Cajal, Bill Gates y el cuento de la vacuna para controlar a los ciudadanos
Una exposición en Madrid muestra las facetas más desconocidas del Nobel español, como un relato de ciencia ficción de 1885 sobre una inyección para dominar a la población
En algún momento de la pandemia, en plena oleada de muertes en primavera, brotó en Internet un delirante relato según el cual el multimillonario estadounidense Bill Gates maneja los hilos de una gigantesca conspiración para aprovechar la vacunación masiva contra la covid para inocular microchips con los que controlar a los ciudadanos. Quizá se podría aplaudir al menos la imaginación de los autores de la teoría, pero al científico español Santiago Ramón y Cajal ya se le ocurrió una idea parecida hace más de un siglo.

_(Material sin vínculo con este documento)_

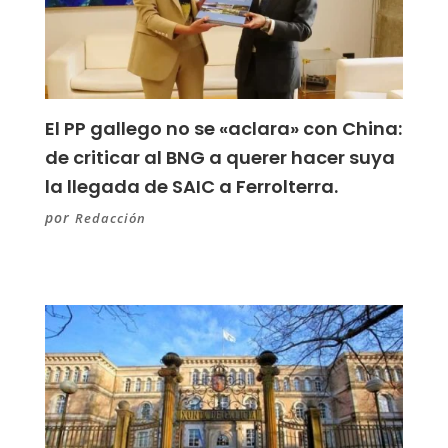
El PP gallego no se «aclara» con China:
de criticar al BNG a querer hacer suya
la llegada de SAIC a Ferrolterra.
por
Redacción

Cajal ganó el Nobel de Medicina tras revelar la arquitectura del cerebro humano en 1888. Tres años antes, el padre de la neurociencia, voraz lector de Julio Verne, había escrito un hilarante cuento de ciencia ficción: El fabricante de honradez. En sus páginas, el médico Alejandro Mirahonda, un hombre “con la barba y ojazos de un Cristo bizantino”, anuncia que ha descubierto una “vacuna moral” y convence a las autoridades de la ciudad industrial de Villabronca para inoculársela obligatoriamente a la población. Su objetivo: conseguir “la purificación ética de la raza humana y la conversión de los viciosos y criminales en personas probas, decentes y correctísimas”.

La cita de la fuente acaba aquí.